İzmir Cumhuriyet Başsavcılığı'nın talimatıyla 12 ilde Ezilenlerin Sosyalist Partisi (ESP) yönetici ve üyeleri ile Kaldıraç dergisi okurları gözaltına alındı. Gözaltına alınanlar arasında, Ezilenlerin Sosyalist Partisi (ESP) Eş Genel Başkanı Özlem Gümüştaş, MYK üyesi Ezgi Bahçeci, eski İzmir il başkanları Pınar Türk ile Kerim Altınmakas, 2 avukat, 4 İzmir Büyükşehir Belediyesi çalışanı, biri Şemdinli İlçe Tarım ve Orman Müdürlüğü'nde ziraat mühendisi ve öğretmen gibi meslek gruplarından kişilerin olduğu öğrenildi. Sabah baskınlarında 48 kişi gözaltına alınırken, toplamda 51 kişi için gözaltı kararı olduğu açıklandı. Yaşanan gözaltılara tepki göstermek için Dersim Emek ve Demokrasi Güçleri sanat sokağında toplanan basın açıklaması gerçekleştirdi. 'Esp yalnız değildir, baskılar ve gözaltılar bizi yıldıramaz' pankartının açıldığı açıklamayı katılanlar adına Yunus Aras okudu.

Aras okuduğu basın metninde şu ifadelere yer verildi:

Ezilenlerin Sosyalist Partisi yeni bir siyasi kırım operasyonuyla daha karşı karşıya. Eş Genel Başkanı Özlem Gümüştaş, İstanbul İl Başkanı Ezgi Bahçeci ve HDP PM üyesi Sıtkı Güngör başta olmak üzere, aralarında ESP üyelerinin, avukatların, gazetecilerin, tiyatrocuların ve Kaldıraç Dergisi okurlarının da olduğu çok sayıda kişi ev baskınlarıyla gözaltına alındı. Saldırı kapsamında Ankara da bulunan ESP Genel merkezi, İstanbul'daki Genel Başkan İrtibat bürosu, İzmir İl binası ve Yamanlar ilçe bürosu, Etkin haber Ajansı, Beksav  ve Yenikapı Tiyatrosu polis tarafından kapıları kırılarak basıldı. Bürolarda bulunan tüm bilgisayar vb eşyalara el konuldu, bürolar talan edildi. Son dönemlerde “itirafçı ve gizli tanık” ifadeleri gerekçe gösterilerek muhalif güçlere bu tür operasyonlarla gözdağı verilmek isteniyor. Baskı ve sömürü politikalarının milyonlarca emekçide biriktirdiği öfkenin sokaklara akmasını ve iktidardan hesap sormasından korkmaktadırlar. Bu amaçla başta halkın örgütlü güçlerine saldırarak bu ihtimali elinden geldiğince boğmaya çalışmaktadır.

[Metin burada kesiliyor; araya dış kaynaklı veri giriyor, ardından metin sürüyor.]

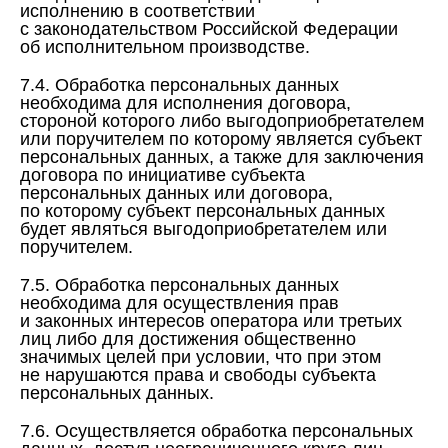
исполнению в соответствии
с законодательством Российской Федерации
об исполнительном производстве.
7.4. Обработка персональных данных
необходима для исполнения договора,
стороной которого либо выгодоприобретателем
или поручителем по которому является субъект
персональных данных, а также для заключения
договора по инициативе субъекта
персональных данных или договора,
по которому субъект персональных данных
будет являться выгодоприобретателем или
поручителем.
7.5. Обработка персональных данных
необходима для осуществления прав
и законных интересов оператора или третьих
лиц либо для достижения общественно
значимых целей при условии, что при этом
не нарушаются права и свободы субъекта
персональных данных.
7.6. Осуществляется обработка персональных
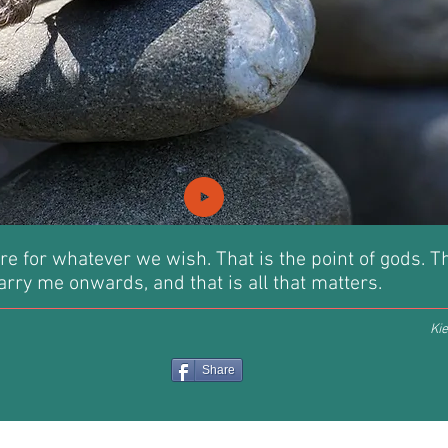
re for whatever we wish. That is the point of gods. T
arry me onwards, and that is all that matters.
Kie
Share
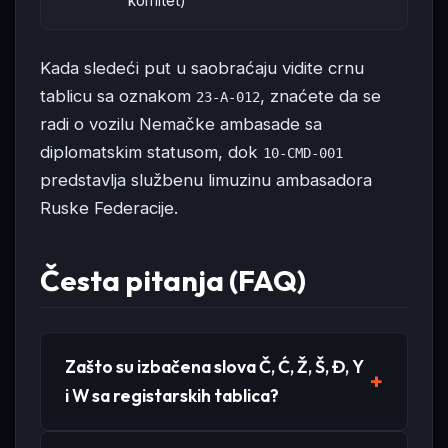
komitet)
Kada sledeći put u saobraćaju vidite crnu
tablicu sa oznakom
, znaćete da se
23-A-012
radi o vozilu Nemačke ambasade sa
diplomatskim statusom, dok
10-CMD-001
predstavlja službenu limuzinu ambasadora
Ruske Federacije.
Česta pitanja (FAQ)
Zašto su izbačena slova Č, Ć, Ž, Š, Đ, Y
i W sa registarskih tablica?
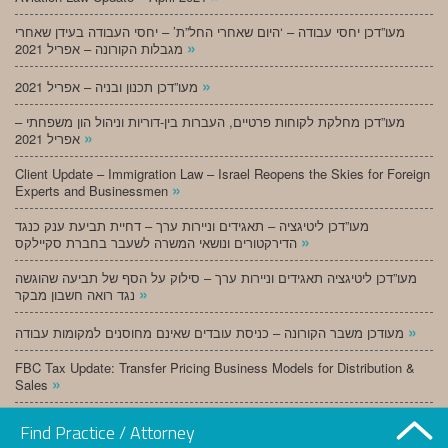
מעו”דכן יחסי עבודה – ‘היום שאחרי החל”ת’ – יחסי העבודה בעידן שאחרי
»
מגבלות הקורונה – אפריל 2021
»
מעו”דכן תכנון ובניה – אפריל 2021
מעו”דכן מחלקת לקוחות פרטיים, העברות בין-דוריות וניהול הון משפחתי –
»
אפריל 2021
Client Update – Immigration Law – Israel Reopens the Skies for Foreign
»
Experts and Businessmen
מעו”דכן ליטיגציה – תאגידים וניירות ערך – דחיית תביעת ענק כנגד
»
הדירקטורים ונושאי המשרה לשעבר בחברת סקיילקס
מעו”דכן ליטיגציה תאגידים וניירות ערך – סילוק על הסף של תביעה שהוגשה
»
נגד רואה חשבון מבקר
»
מעודכן משבר הקורונה – כניסת עובדים שאינם מחוסנים למקומות עבודה
FBC Tax Update: Transfer Pricing Business Models for Distribution &
»
Sales
»
מעו”דכן תכנון ובניה – מרץ 2021
Find Practice / Attorney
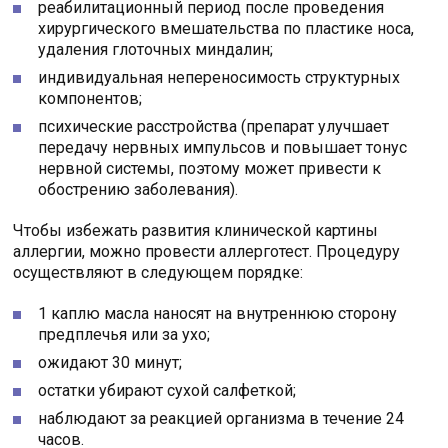
реабилитационный период после проведения
хирургического вмешательства по пластике носа,
удаления глоточных миндалин;
индивидуальная непереносимость структурных
компонентов;
психические расстройства (препарат улучшает
передачу нервных импульсов и повышает тонус
нервной системы, поэтому может привести к
обострению заболевания).
Чтобы избежать развития клинической картины
аллергии, можно провести аллерготест. Процедуру
осуществляют в следующем порядке:
1 каплю масла наносят на внутреннюю сторону
предплечья или за ухо;
ожидают 30 минут;
остатки убирают сухой салфеткой;
наблюдают за реакцией организма в течение 24
часов.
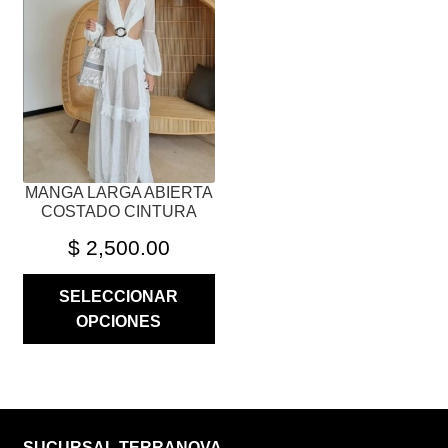
OPCIONES
SE
PUEDEN
ELEGIR
EN
LA
PÁGINA
MANGA LARGA ABIERTA
DE
COSTADO CINTURA
PRODUCTO
$
2,500.00
SELECCIONAR
OPCIONES
SUCURSAL TERRANOVA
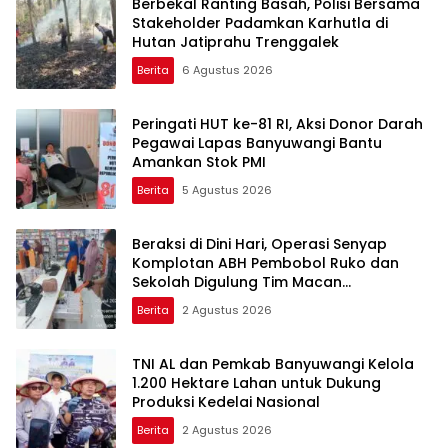
Berbekal Ranting Basah, Polisi Bersama
Stakeholder Padamkan Karhutla di
Hutan Jatiprahu Trenggalek
Berita
6 Agustus 2026
Peringati HUT ke-81 RI, Aksi Donor Darah
Pegawai Lapas Banyuwangi Bantu
Amankan Stok PMI
Berita
5 Agustus 2026
Beraksi di Dini Hari, Operasi Senyap
Komplotan ABH Pembobol Ruko dan
Sekolah Digulung Tim Macan
Blambangan
Berita
2 Agustus 2026
TNI AL dan Pemkab Banyuwangi Kelola
1.200 Hektare Lahan untuk Dukung
Produksi Kedelai Nasional
Berita
2 Agustus 2026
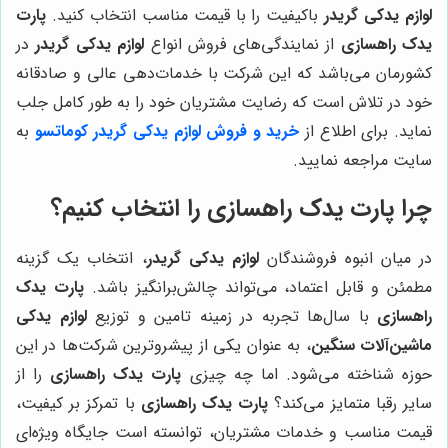
لوازم یدکی گریدر
باکیفیت را با قیمت مناسب انتخاب کنید.
پارت
یدک راهسازی
از نمایندگی‌های فروش انواع
لوازم یدکی گریدر
در
کشورمان می‌باشد که این شرکت با خدمات‌دهی عالی و صادقانه
خود در تلاش است که رضایت مشتریان خود را به طور کامل جلب
نماید. برای اطلاع از
خرید و فروش لوازم یدکی گریدر کوماتسو
به
سایت مراجعه نمایید.
چرا
پارت یدک راهسازی
را انتخاب کنیم؟
در میان انبوه فروشندگان
لوازم یدکی گریدر
، انتخاب یک گزینه
مطمئن و قابل اعتماد، می‌تواند چالش‌برانگیز باشد.
پارت یدک
راهسازی
با سال‌ها تجربه در زمینه تامین و توزیع
لوازم یدکی
ماشین‌آلات سنگین
، به عنوان یکی از پیشروترین شرکت‌ها در این
حوزه شناخته می‌شود. اما چه چیزی
پارت یدک راهسازی
را از
سایر رقبا متمایز می‌کند؟
پارت یدک راهسازی
با تمرکز بر کیفیت،
قیمت مناسب و خدمات مشتریان، توانسته است جایگاه ویژه‌ای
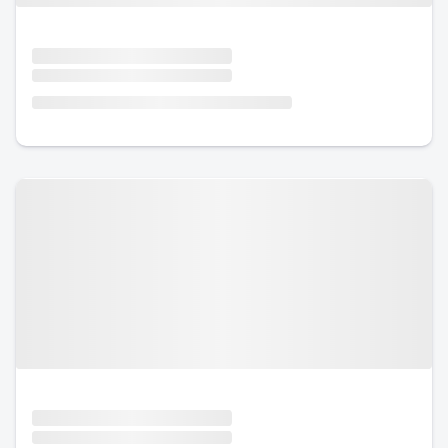
Urlaub mit Hund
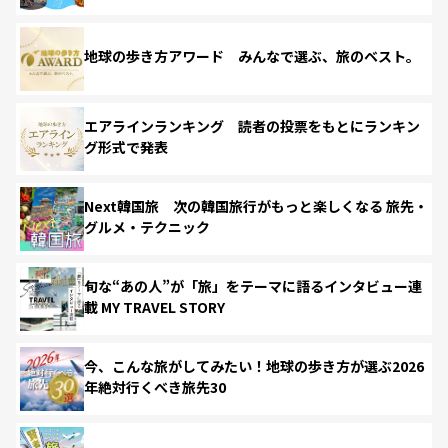
地球の歩き方アワード みんなで選ぶ、旅のベスト。
エアラインランキング 読者の投票をもとにランキン
グ形式で発表
Next韓国旅 次の韓国旅行がもっと楽しくなる 旅先・
グルメ・テクニック
旬な“あの人”が「旅」をテーマに語るインタビュー連
載 MY TRAVEL STORY
今、こんな旅がしてみたい！地球の歩き方が選ぶ2026
年絶対行くべき旅先30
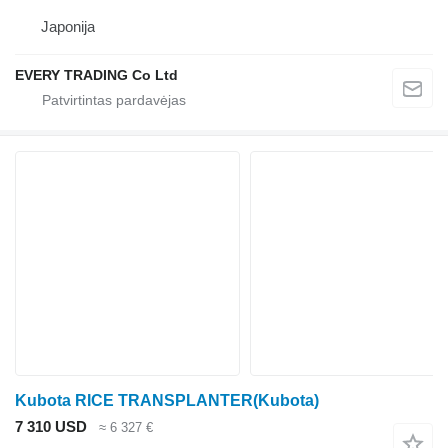
Japonija
EVERY TRADING Co Ltd
Kubota RICE TRANSPLANTER(Kubota)
7 310 USD
≈ 6 327 €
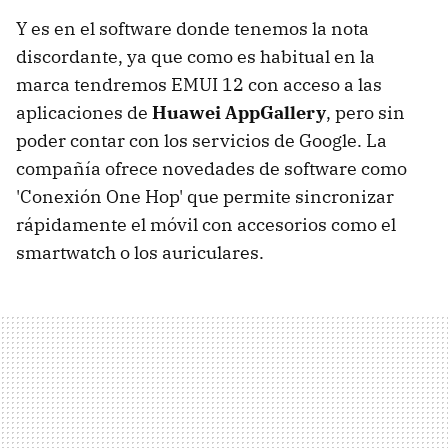
Y es en el software donde tenemos la nota
discordante, ya que como es habitual en la
marca tendremos EMUI 12 con acceso a las
aplicaciones de
Huawei AppGallery
, pero sin
poder contar con los servicios de Google. La
compañía ofrece novedades de software como
'Conexión One Hop' que permite sincronizar
rápidamente el móvil con accesorios como el
smartwatch o los auriculares.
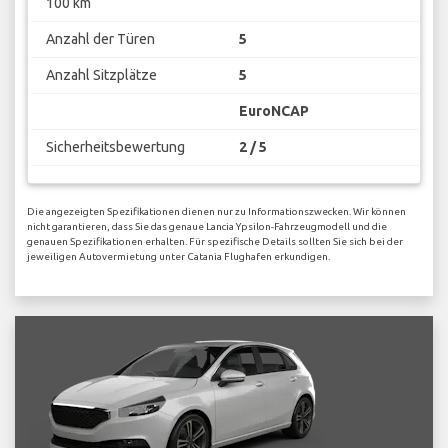
100 km
Anzahl der Türen
5
Anzahl Sitzplätze
5
EuroNCAP
Sicherheitsbewertung
2 / 5
Die angezeigten Spezifikationen dienen nur zu Informationszwecken. Wir können
nicht garantieren, dass Sie das genaue Lancia Ypsilon-Fahrzeugmodell und die
genauen Spezifikationen erhalten. Für spezifische Details sollten Sie sich bei der
jeweiligen Autovermietung unter Catania Flughafen erkundigen.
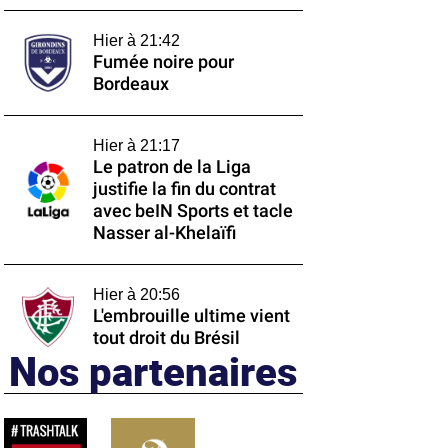
Hier à 21:42
Fumée noire pour
Bordeaux
Hier à 21:17
Le patron de la Liga
justifie la fin du contrat
avec beIN Sports et tacle
Nasser al-Khelaïfi
Hier à 20:56
L'embrouille ultime vient
tout droit du Brésil
Nos partenaires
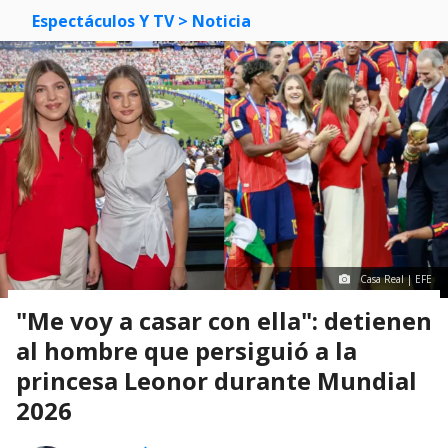
Espectáculos Y TV
> Noticia
Casa Real | EFE
"Me voy a casar con ella": detienen
al hombre que persiguió a la
princesa Leonor durante Mundial
2026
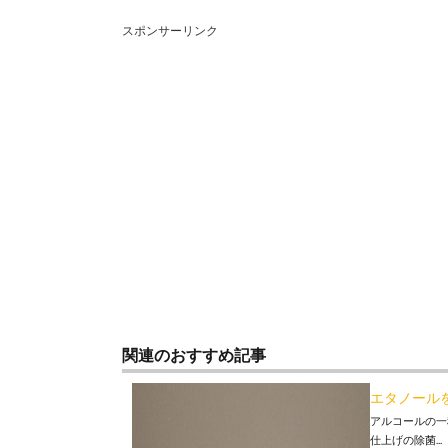
スポンサーリンク
関連のおすすめ記事
エタノール
アルコールの一
仕上げの除菌...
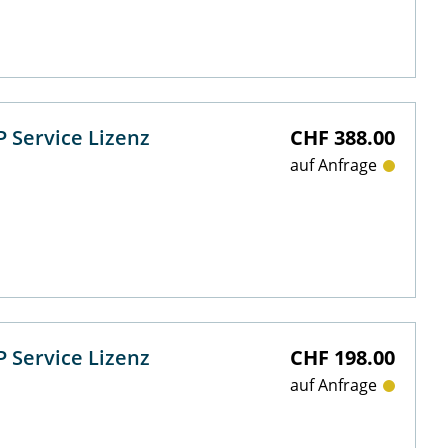
 Service Lizenz
CHF 388.00
auf Anfrage
 Service Lizenz
CHF 198.00
auf Anfrage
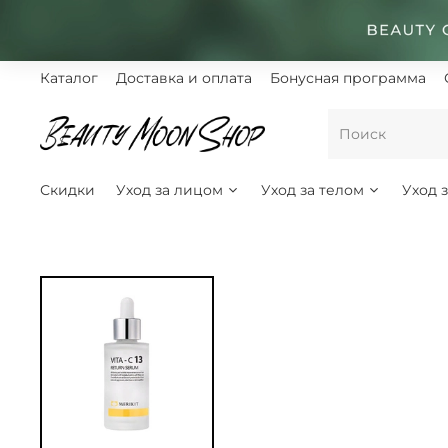
Каталог
Доставка и оплата
Бонусная программа
Скидки
Уход за лицом
Уход за телом
Уход 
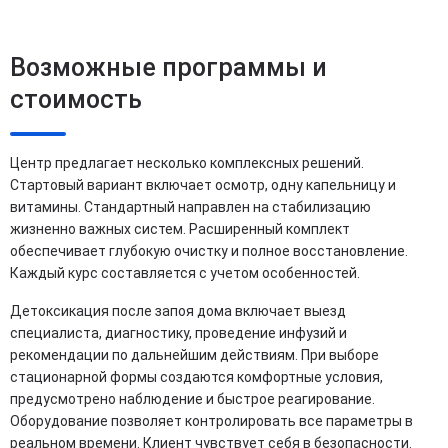
Возможные программы и
стоимость
Центр предлагает несколько комплексных решений.
Стартовый вариант включает осмотр, одну капельницу и
витамины. Стандартный направлен на стабилизацию
жизненно важных систем. Расширенный комплект
обеспечивает глубокую очистку и полное восстановление.
Каждый курс составляется с учетом особенностей.
Детоксикация после запоя дома включает выезд
специалиста, диагностику, проведение инфузий и
рекомендации по дальнейшим действиям. При выборе
стационарной формы создаются комфортные условия,
предусмотрено наблюдение и быстрое реагирование.
Оборудование позволяет контролировать все параметры в
реальном времени. Клиент чувствует себя в безопасности.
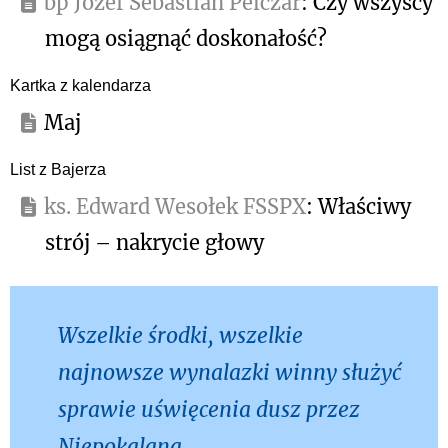
bp Józef Sebastian Pelczar
: Czy wszyscy
mogą osiągnąć doskonałość?
Kartka z kalendarza
Maj
List z Bajerza
ks. Edward Wesołek FSSPX
: Właściwy
strój – nakrycie głowy
Wszelkie środki, wszelkie
najnowsze wynalazki winny służyć
sprawie uświęcenia dusz przez
Niepokalaną.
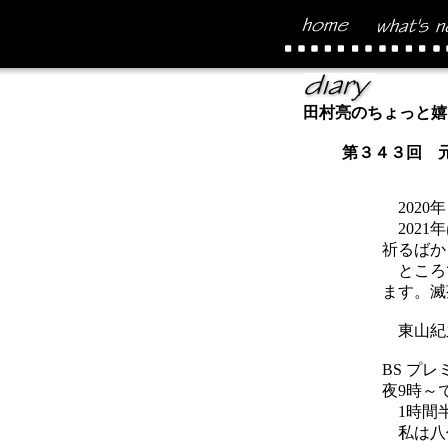
田村亮のちょっと嬉
第３４３回 
2020
2021
祈るばか
ところで
ます。滅
東山紀
BS プレ
夜9時～
1時間半
私は八代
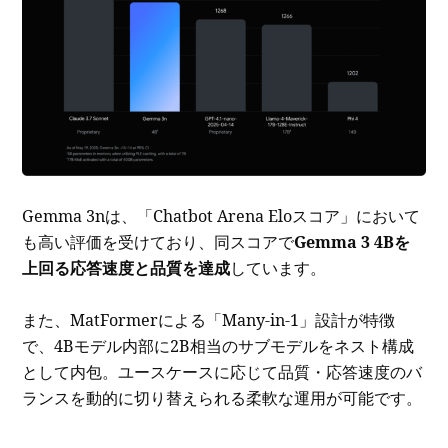
Gemma 3nは、「Chatbot Arena Eloスコア」において
も高い評価を受けており、同スコアで
Gemma 3 4Bを
上回る応答速度と品質を達成
しています。
また、MatFormerによる「Many-in-1」設計が特徴
で、4Bモデル内部に2B相当のサブモデルをネスト構成
として内包。ユースケースに応じて品質・応答速度のバ
ランスを動的に切り替えられる柔軟な運用が可能です。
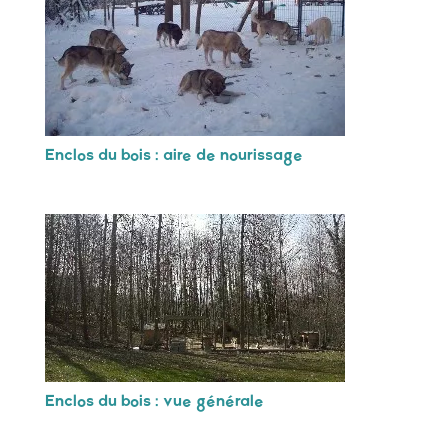
Enclos du bois : aire de nourissage
Enclos du bois : vue générale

Dün olduğu gibi bugünde 'Bu gözaltılar hukuksuzdur” demiyoruz, çünkü faşizmin hukukunun tam olarak bu olduğunu biliyoruz ve tamda bu yüzden meşruiyetimizi hukuktan değil, işçi sınıfı ve ezilenlerin çıkarlarından ve öfkesinden alıyoruz.

Bu meşruiyet ile de devlete değil, halkımıza sesleniyoruz:

İşsizlik, yoksulluk, baskı, yasak, taciz, tecavüz, istismar, inkar ve kayyumların canınıza tak ettiğini ve bir çıkış yolu aradığınızı biliyoruz, O çıkış örgütlenmektir. Elbette sendikalarda, derneklerde, okullarda, fabrikalarda ve yaşamın her alanında örgütlenmektir. Ancak bu sağlanırsa iktidar alaşağı edile bilinir.

AKP-MHP blokunun tüm muhalif güçlere karşı başlatmış olduğu bu saldırıları birlikte mücadele ederek püskürteceğiz. Bu gün ESP'ye ve birçok demokratik kuruma karşı yapılan saldırı ve gözaltı operasyonlarına karşı ESP'nin yalnız olmadığını bir kez daha haykırıyoruz. Baskılar, Gözaltılar, tutuklamalar bizi yıldıramaz. Bize gücünüz yetmez biz kazanacağız.